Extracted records
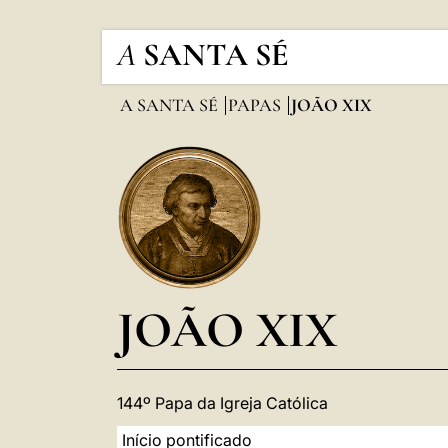
A
SANTA SÉ
A SANTA SÉ
PAPAS
JOÃO XIX
JOÃO XIX
144º Papa da Igreja Católica
Início pontificado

■ **TASK INSTRUCTIONS**
Could you give all the records again, exactly, minus the pictures?

■ **SOLUTION FOR THIS TASK**
A
SANTA SÉ
A SANTA SÉ
PAPAS
JOÃO XIX
JOÃO XIX
144º Papa da Igreja Católica
Início pontificado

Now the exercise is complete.